On 3/20/2019 6:53 AM, Otto Kekäläinen wrote:
1. Try adding "unknown_address_reject_code = 553" in main.cf. This is a
wise choice in any case.
2. Use a better mail client which handles multiple recipient mail more
robustly.
Thanks for the pointers!
I added the 553 reject code, but unfortunately it does not seem to help.

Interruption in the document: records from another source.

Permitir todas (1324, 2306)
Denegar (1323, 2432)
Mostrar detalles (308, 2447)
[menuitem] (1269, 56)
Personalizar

My client is msmtp and the SMTP session looks like this:
cat mail.txt | msmtp -a default -X mail.log --debug -t
<-- 220 REDACTED ESMTP Postfix (Ubuntu)
--> EHLO localhost
<-- 250-REDACTED
<-- 250-PIPELINING
<-- 250-SIZE 10240000
<-- 250-VRFY
<-- 250-ETRN
<-- 250-STARTTLS
<-- 250-ENHANCEDSTATUSCODES
<-- 250-8BITMIME
<-- 250 DSN
--> MAIL FROM:<REDACTED>
--> RCPT TO:<o...@linux.com>
--> RCPT TO:<REDACTED>
--> DATA
<-- 250 2.1.0 Ok
<-- 250 2.1.5 Ok
<-- 553 5.1.2 <REDACTED>: Recipient address rejected: Domain not found
msmtp: recipient address REDACTED not accepted by the server
msmtp: server message: 553 5.1.2 <REDACTED>: Recipient address
rejected: Domain not found
msmtp: could not send mail (account default from /etc/msmtprc)
So if the blame is on the client, what replacements for msmtp do you recommend?
The few smtp command line clients I know of all fail on a rejected
recipient. This is probably appropriate for an interactive command,
to give immediate feedback. Same thing with desktop clients such as
Thunderbird. But none of them seem to have an option to ignore
errors, which is a shortcoming.
"Real" SMTP MTAs will continue with the next recipient.
Probably your best bet is to find a [perl, java, php, etc.] smtp
script and hack it to continue with the next recipient when one is
rejected, which shouldn't be too hard.